Data follows below. Repeat exactly the lines between the line holding "احصل على خصم 50% عند الدفع بواسطة حالا" and the line holding "2026-08-07 09:47", inclusive, and nothing more; drop pictures.

━━━━━ Data extract

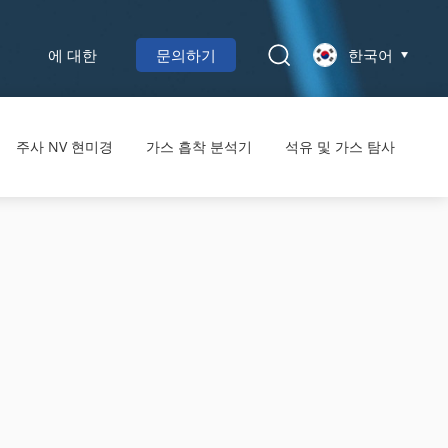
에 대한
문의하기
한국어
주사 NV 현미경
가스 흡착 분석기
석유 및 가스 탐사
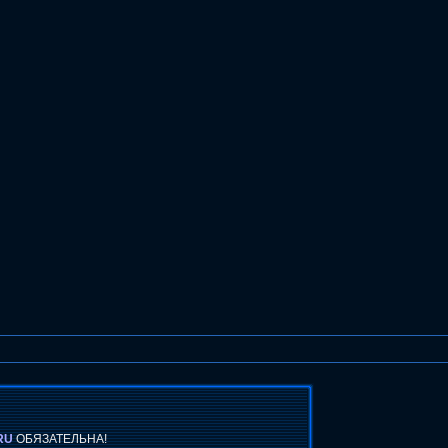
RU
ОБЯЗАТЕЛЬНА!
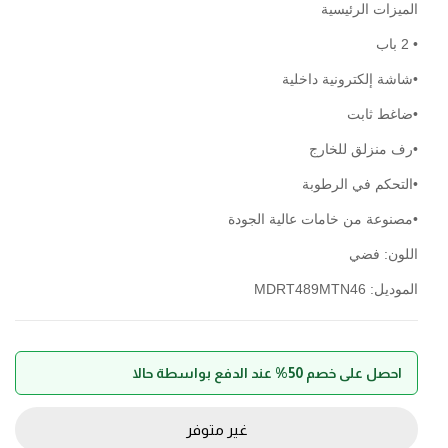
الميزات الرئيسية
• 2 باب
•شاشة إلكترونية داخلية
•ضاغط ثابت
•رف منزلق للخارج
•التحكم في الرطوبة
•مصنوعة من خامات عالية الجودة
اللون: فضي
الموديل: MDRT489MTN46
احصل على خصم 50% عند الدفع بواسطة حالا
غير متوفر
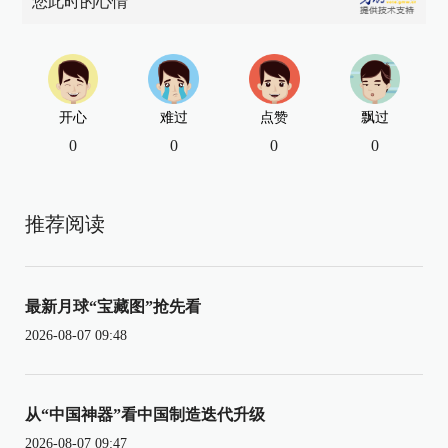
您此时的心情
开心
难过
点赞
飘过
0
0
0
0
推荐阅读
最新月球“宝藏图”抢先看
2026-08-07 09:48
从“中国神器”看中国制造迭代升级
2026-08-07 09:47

━━━━━━━━━━
━━━━━ Data extract

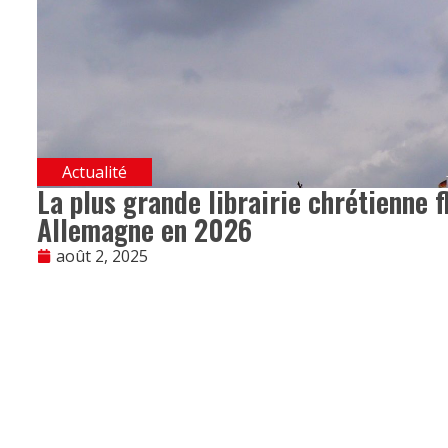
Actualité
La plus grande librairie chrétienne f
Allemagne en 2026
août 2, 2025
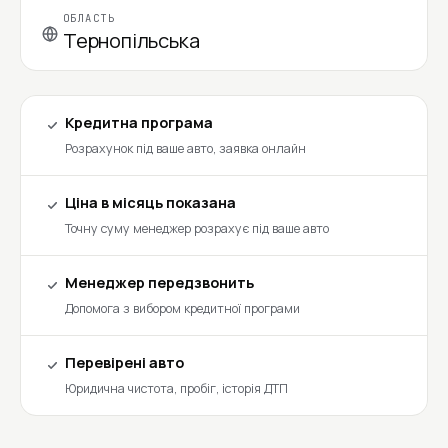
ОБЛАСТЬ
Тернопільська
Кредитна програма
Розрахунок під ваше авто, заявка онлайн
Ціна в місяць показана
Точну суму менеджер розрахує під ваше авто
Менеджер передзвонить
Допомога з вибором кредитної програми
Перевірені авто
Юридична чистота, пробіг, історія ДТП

━━━━━━━━━━
━━━━━ Data extract

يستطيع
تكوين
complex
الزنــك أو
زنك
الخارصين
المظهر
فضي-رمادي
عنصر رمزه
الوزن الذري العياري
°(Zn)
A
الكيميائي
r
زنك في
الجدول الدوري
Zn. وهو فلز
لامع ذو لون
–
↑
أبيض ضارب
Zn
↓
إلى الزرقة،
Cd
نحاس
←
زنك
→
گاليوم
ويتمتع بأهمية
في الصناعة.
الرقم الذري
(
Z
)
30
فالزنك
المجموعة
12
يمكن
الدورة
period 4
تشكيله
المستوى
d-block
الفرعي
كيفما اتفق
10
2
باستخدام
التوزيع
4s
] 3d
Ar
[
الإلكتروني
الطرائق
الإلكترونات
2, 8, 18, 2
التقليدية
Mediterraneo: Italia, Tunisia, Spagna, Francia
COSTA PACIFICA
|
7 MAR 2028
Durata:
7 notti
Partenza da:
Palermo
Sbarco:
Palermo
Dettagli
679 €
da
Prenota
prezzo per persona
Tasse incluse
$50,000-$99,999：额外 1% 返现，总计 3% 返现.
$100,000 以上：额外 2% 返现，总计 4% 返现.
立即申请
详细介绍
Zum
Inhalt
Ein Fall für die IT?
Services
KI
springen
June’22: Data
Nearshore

━━━━━━━━━━

Response area.
احصل على خصم 50% عند الدفع بواسطة حالا
غير متوفر
您此时的心情
开心
难过
点赞
飘过
0
0
0
0
推荐阅读
最新月球“宝藏图”抢先看
2026-08-07 09:48
从“中国神器”看中国制造迭代升级
2026-08-07 09:47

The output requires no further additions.